Your goal:
Across the entries below, how many lines include "werden"? Give the number and nothing else.

Extracted material:
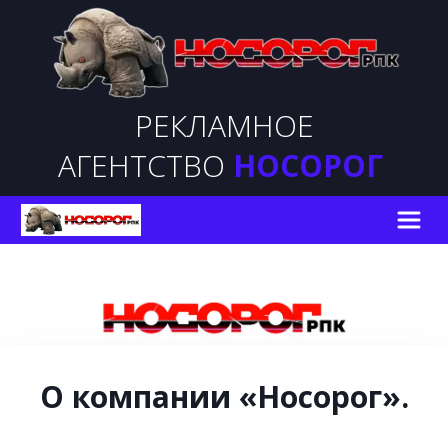
РЕКЛАМНОЕ
АГЕНТСТВО
НОСОРОГ
О компании «Носорог».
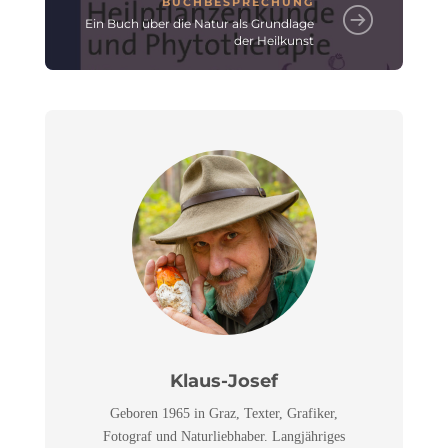
BUCHBESPRECHUNG
Ein Buch über die Natur als Grundlage
der Heilkunst
Klaus-Josef
Geboren 1965 in Graz, Texter, Grafiker,
Fotograf und Naturliebhaber. Langjähriges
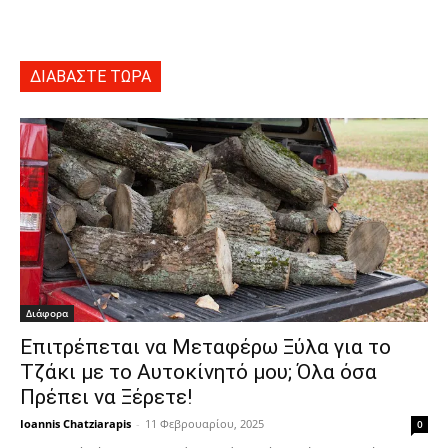
ΔΙΑΒΑΣΤΕ ΤΩΡΑ
Διάφορα
Επιτρέπεται να Μεταφέρω Ξύλα για το
Τζάκι με το Αυτοκίνητό μου; Όλα όσα
Πρέπει να Ξέρετε!
Ioannis Chatziarapis
-
11 Φεβρουαρίου, 2025
0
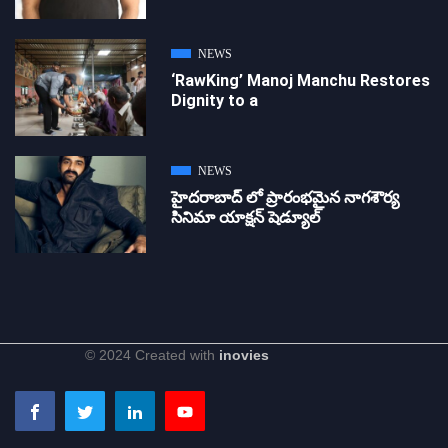
NEWS
‘RawKing’ Manoj Manchu Restores
Dignity to a
NEWS
హైదరాబాద్ లో ప్రారంభమైన నాగశౌర్య
సినిమా యాక్షన్ షెడ్యూల్
© 2024 Created with
inovies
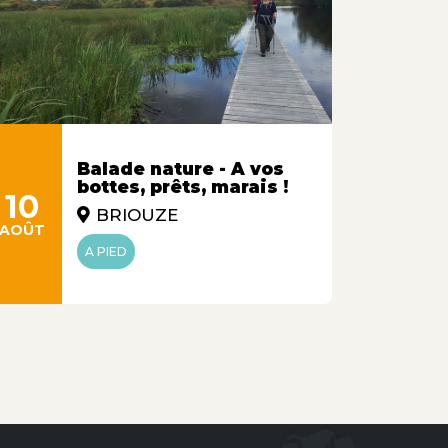
Balade nature - A vos
bottes, prêts, marais !
10
11
BRIOUZE
AOÛT
AOÛT
A PIED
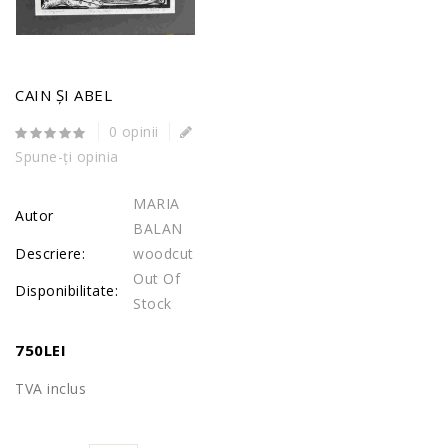
CAIN ȘI ABEL
0 opinii
Spune-ţi opinia
MARIA
Autor
BALAN
Descriere:
woodcut
Out Of
Disponibilitate:
Stock
750LEI
TVA inclus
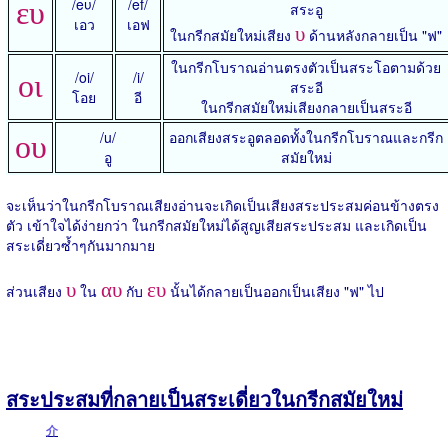
/eυ/
/ef/
ευ
สระอู
เอว
เอฟ
υ
ในกรีกสมัยใหม่เสียง
ด้านหลังกลายเป็น "ฟ"
ในกรีกโบราณอ่านตรงตัวเป็นสระโอตามด้วย
/oi/
/i/
οι
สระอี
โอย
อี
ในกรีกสมัยใหม่เสียงกลายเป็นสระอี
/u/
ออกเสียงสระอูตลอดทั้งในกรีกโบราณและกรีก
ου
อู
สมัยใหม่
จะเห็นว่าในกรีกโบราณเสียงอ่านจะเกิดเป็นเสียงสระประสมค่อนข้างตรง
ตัว เข้าใจได้ง่ายกว่า ในกรีกสมัยใหม่ได้สูญเสียสระประสม และเกิดเป็น
สระเดี่ยวซ้ำๆกันมากมาย
υ
αυ
ευ
ส่วนเสียง
ใน
กับ
นั้นได้กลายเป็นออกเป็นเสียง "ฟ" ไป
สระประสมที่กลายเป็นสระเดี่ยวในกรีกสมัยใหม่
介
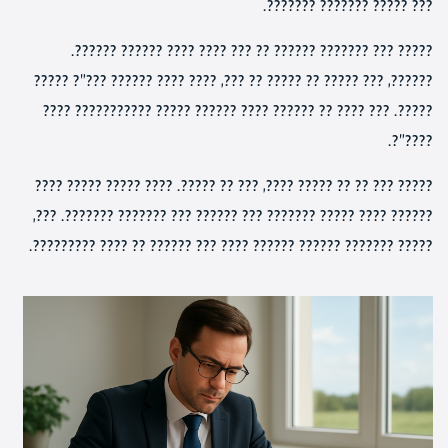
??? ????? ??????? ???????.
????? ??? ??????? ?????? ?? ??? ???? ???? ?????? ??????.
??????, ??? ????? ?? ????? ?? ???, ???? ???? ?????? ???"? ?????
?????. ??? ???? ?? ?????? ???? ?????? ????? ??????????? ????
????"?.
????? ??? ?? ?? ????? ????, ??? ?? ?????. ???? ????? ????? ????
?????? ???? ????? ??????? ??? ?????? ??? ??????? ???????. ???,
????? ??????? ?????? ?????? ???? ??? ?????? ?? ???? ?????????.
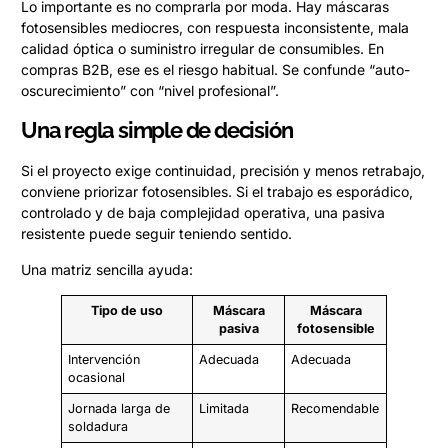
Lo importante es no comprarla por moda. Hay máscaras
fotosensibles mediocres, con respuesta inconsistente, mala
calidad óptica o suministro irregular de consumibles. En
compras B2B, ese es el riesgo habitual. Se confunde “auto-
oscurecimiento” con “nivel profesional”.
Una regla simple de decisión
Si el proyecto exige continuidad, precisión y menos retrabajo,
conviene priorizar fotosensibles. Si el trabajo es esporádico,
controlado y de baja complejidad operativa, una pasiva
resistente puede seguir teniendo sentido.
Una matriz sencilla ayuda:
Tipo de uso
Máscara
Máscara
pasiva
fotosensible
Intervención
Adecuada
Adecuada
ocasional
Jornada larga de
Limitada
Recomendable
soldadura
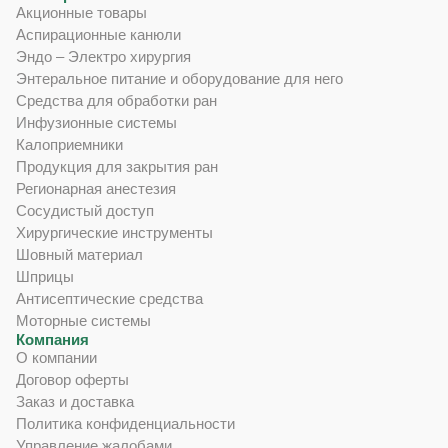
Акционные товары
Аспирационные канюли
Эндо – Электро хирургия
Энтеральное питание и оборудование для него
Средства для обработки ран
Инфузионные системы
Калоприемники
Продукция для закрытия ран
Регионарная анестезия
Сосудистый доступ
Хирургические инструменты
Шовный материал
Шприцы
Антисептические средства
Моторные системы
Компания
О компании
Договор оферты
Заказ и доставка
Политика конфиденциальности
Управление жалобами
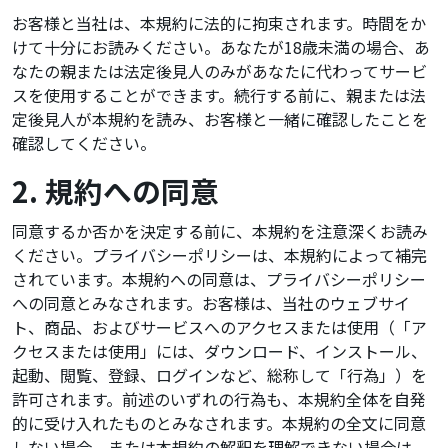
お客様と当社は、本規約に法的に拘束されます。時間をか
けて十分にお読みください。あなたが18歳未満の場合、あ
なたの親または法定後見人のみがあなたに代わってサービ
スを使用することができます。続行する前に、親または法
定後見人が本規約を読み、お客様と一緒に確認したことを
確認してください。
2. 規約への同意
同意するか否かを決定する前に、本規約を注意深くお読み
ください。プライバシーポリシーは、本規約によって補完
されています。本規約への同意は、プライバシーポリシー
への同意とみなされます。お客様は、当社のウェブサイ
ト、商品、およびサービスへのアクセスまたは使用（「ア
クセスまたは使用」には、ダウンロード、インストール、
起動、閲覧、登録、ログインなど、総称して「行為」）を
許可されます。前述のいずれの行為も、本規約全体を自発
的に受け入れたものとみなされます。本規約の全文に同意
しない場合、または本規約の解釈を理解できない場合は、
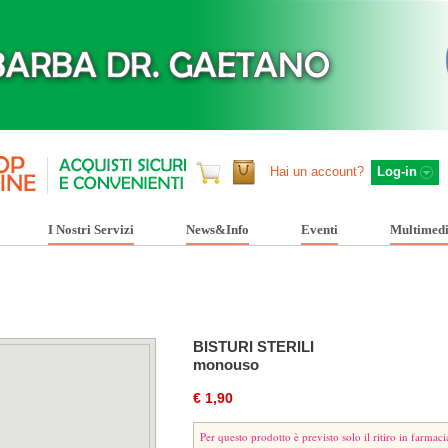
Hai un account?
Log-in
I Nostri Servizi
News&Info
Eventi
Multimed
BISTURI STERILI
monouso
€ 1,90
Per questo prodotto è previsto solo il ritiro in farmaci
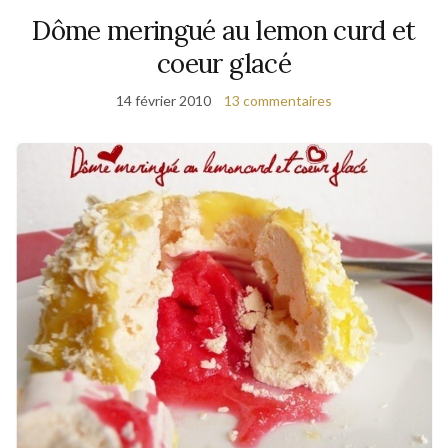
Dôme meringué au lemon curd et
coeur glacé
14 février 2010
13 commentaires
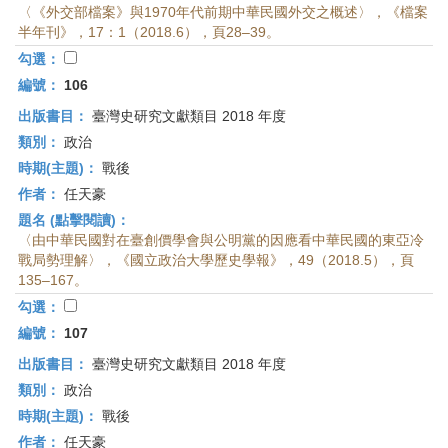
〈《外交部檔案》與1970年代前期中華民國外交之概述〉，《檔案
半年刊》，17：1（2018.6），頁28–39。
勾選：
編號：
106
出版書目：
臺灣史研究文獻類目 2018 年度
類別：
政治
時期(主題)：
戰後
作者：
任天豪
題名 (點擊閱讀)：
〈由中華民國對在臺創價學會與公明黨的因應看中華民國的東亞冷
戰局勢理解〉，《國立政治大學歷史學報》，49（2018.5），頁
135–167。
勾選：
編號：
107
出版書目：
臺灣史研究文獻類目 2018 年度
類別：
政治
時期(主題)：
戰後
作者：
任天豪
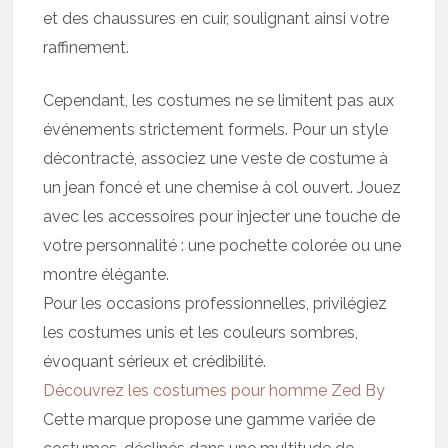
et des chaussures en cuir, soulignant ainsi votre
raffinement.
Cependant, les costumes ne se limitent pas aux
événements strictement formels. Pour un style
décontracté, associez une veste de costume à
un jean foncé et une chemise à col ouvert. Jouez
avec les accessoires pour injecter une touche de
votre personnalité : une pochette colorée ou une
montre élégante.
Pour les occasions professionnelles, privilégiez
les costumes unis et les couleurs sombres,
évoquant sérieux et crédibilité.
Découvrez les costumes pour homme Zed By
Cette marque propose une gamme variée de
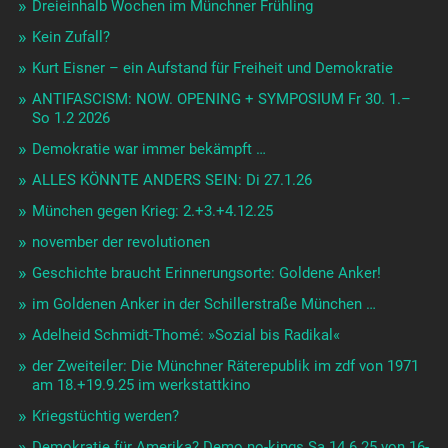
Dreieinhalb Wochen im Münchner Frühling
Kein Zufall?
Kurt Eisner – ein Aufstand für Freiheit und Demokratie
ANTIFASCISM: NOW. OPENING + SYMPOSIUM Fr 30. 1.–
So 1.2 2026
Demokratie war immer bekämpft …
ALLES KÖNNTE ANDERS SEIN: Di 27.1.26
München gegen Krieg: 2.+3.+4.12.25
november der revolutionen
Geschichte braucht Erinnerungsorte: Goldene Anker!
im Goldenen Anker in der Schillerstraße München …
Adelheid Schmidt-Thomé: »Sozial bis Radikal«
der Zweiteiler: Die Münchner Räterepublik im zdf von 1971
am 18.+19.9.25 im werkstattkino
Kriegstüchtig werden?
Demokratie für Amerika? Demo no-kings Sa 14.6.25 von 16-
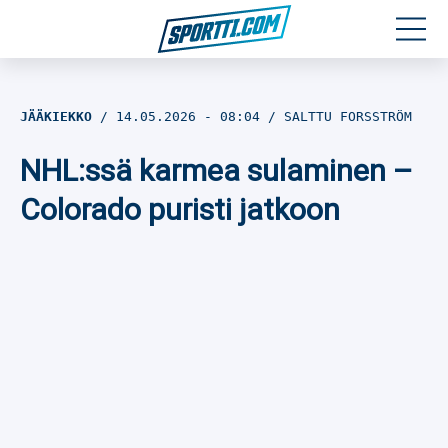
Moottoriurheilu
JÄÄKIEKKO
14.05.2026
- 08:04
SALTTU FORSSTRÖM
Jääkiekko
NHL:ssä karmea sulaminen –
Jalkapallo
Colorado puristi jatkoon
Yleisurheilu
Talviurheilu
Muu urheilu
SPORTIVO TV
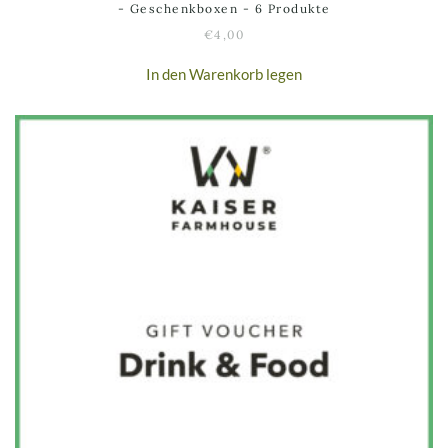
- Geschenkboxen - 6 Produkte
€
4,00
In den Warenkorb legen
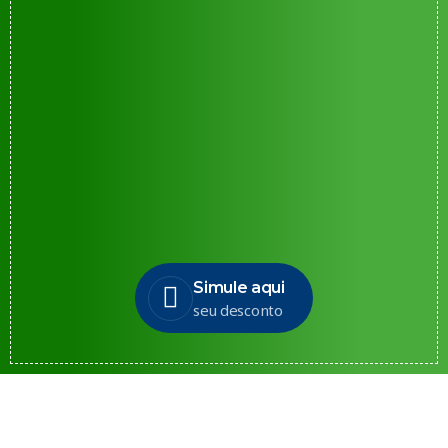
Simule aqui
seu desconto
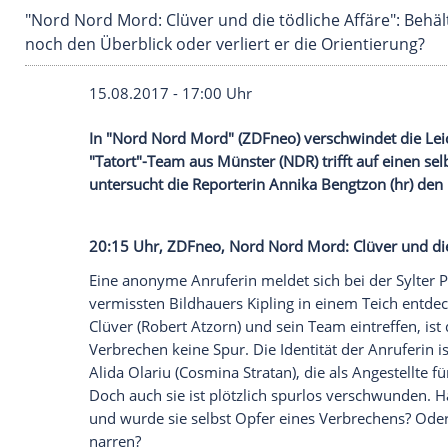
"Nord Nord Mord: Clüver und die tödliche Affä
noch den Überblick oder verliert er die Orien
15.08.2017 - 17:00 Uhr
In "Nord Nord
Mord
" (
ZDFneo
) verschwi
"
Tatort
"-Team aus
Münster
(
NDR
) trifft
untersucht die Reporterin
Annika Bengtz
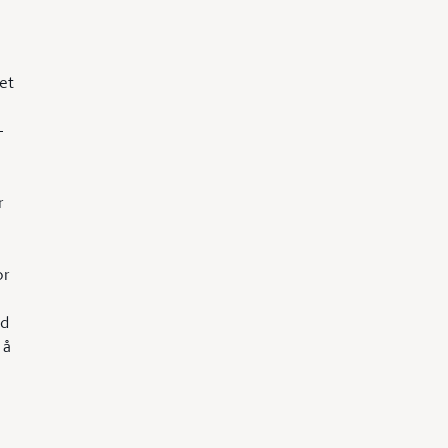
e
et
–
r
or
ed
 å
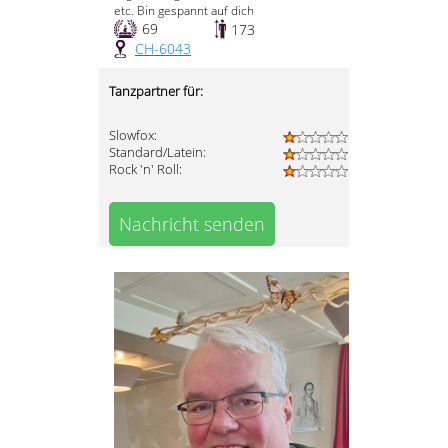
etc. Bin gespannt auf dich
69
173
CH-6043
Tanzpartner für:
Slowfox:
Standard/Latein:
Rock 'n' Roll:
Nachricht senden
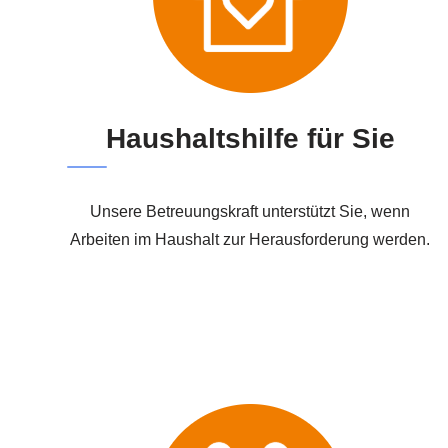
Haushaltshilfe für Sie
Unsere Betreuungskraft unterstützt Sie, wenn
Arbeiten im Haushalt zur Herausforderung werden.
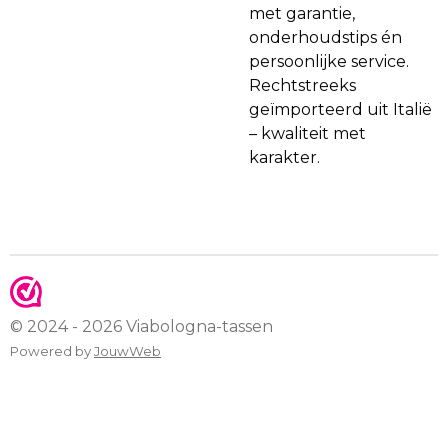
met garantie,
onderhoudstips én
persoonlijke service.
Rechtstreeks
geïmporteerd uit Italië
– kwaliteit met
karakter.
© 2024 - 2026 Viabologna-tassen
Powered by
JouwWeb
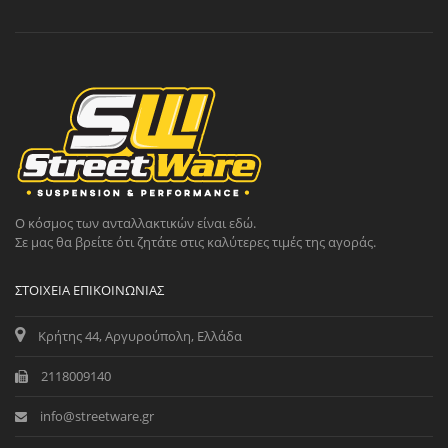
Ο κόσμος των ανταλλακτικών είναι εδώ.
Σε μας θα βρείτε ότι ζητάτε στις καλύτερες τιμές της αγοράς.
ΣΤΟΙΧΕΊΑ ΕΠΙΚΟΙΝΩΝΊΑΣ
Κρήτης 44, Αργυρούπολη, Ελλάδα
2118009140
info@streetware.gr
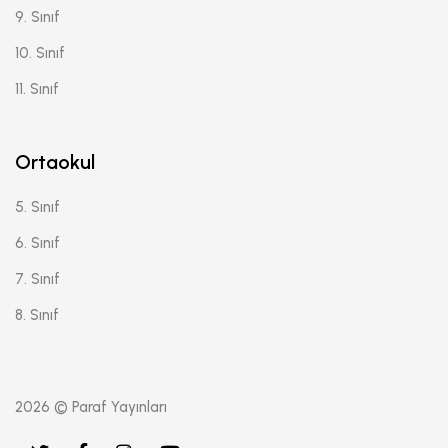
9. Sınıf
10. Sınıf
11. Sınıf
Ortaokul
5. Sınıf
6. Sınıf
7. Sınıf
8. Sınıf
2026 © Paraf Yayınları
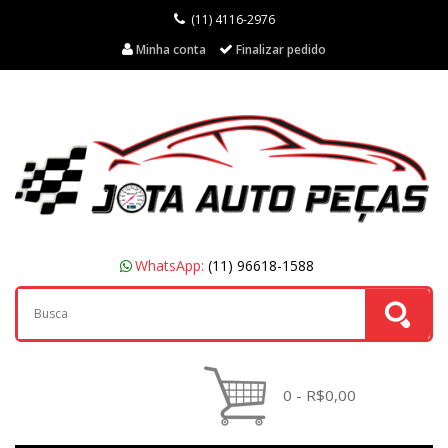
(11) 4116-2976
Minha conta
Finalizar pedido
WhatsApp:
(11) 96618-1588
0 - R$0,00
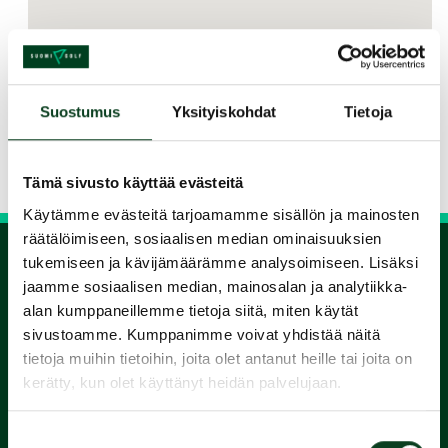
Jaa kurssi kaverille
Suostumus
Yksityiskohdat
Tietoja
Siirry takaisin hakuun
Tämä sivusto käyttää evästeitä
Käytämme evästeitä tarjoamamme sisällön ja mainosten
räätälöimiseen, sosiaalisen median ominaisuuksien
tukemiseen ja kävijämäärämme analysoimiseen. Lisäksi
jaamme sosiaalisen median, mainosalan ja analytiikka-
1.
alan kumppaneillemme tietoja siitä, miten käytät
sivustoamme. Kumppanimme voivat yhdistää näitä
Varaa
tietoja muihin tietoihin, joita olet antanut heille tai joita on
kerätty, kun olet käyttänyt heidän palvelujaan.
alkeiskurssi
Suostumuksen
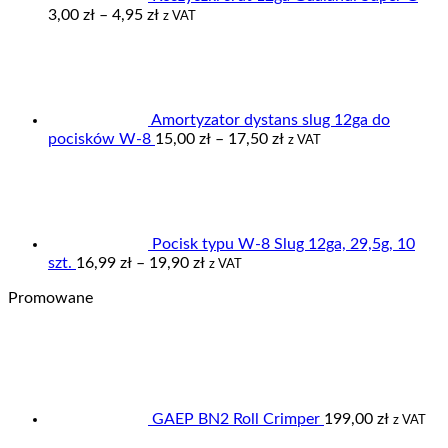
Zakres
3,00
zł
–
4,95
zł
z VAT
cen:
od
3,00 zł
do
4,95 zł
Amortyzator dystans slug 12ga do
Zakres
pocisków W-8
15,00
zł
–
17,50
zł
z VAT
cen:
od
15,00 zł
do
17,50 zł
Pocisk typu W-8 Slug 12ga, 29,5g, 10
Zakres
szt.
16,99
zł
–
19,90
zł
z VAT
cen:
Promowane
od
16,99 zł
do
19,90 zł
GAEP BN2 Roll Crimper
199,00
zł
z VAT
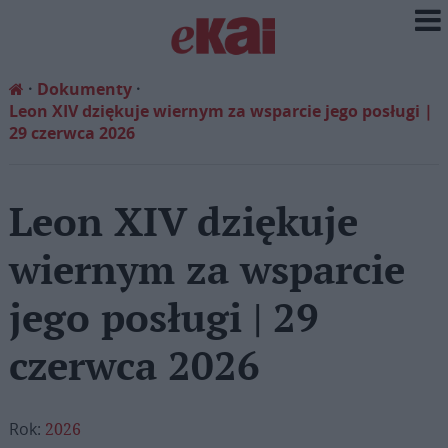
Dokumenty
Leon XIV dziękuje wiernym za wsparcie jego posługi |
29 czerwca 2026
Leon XIV dziękuje
wiernym za wsparcie
jego posługi | 29
czerwca 2026
Rok:
2026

Expected output:
2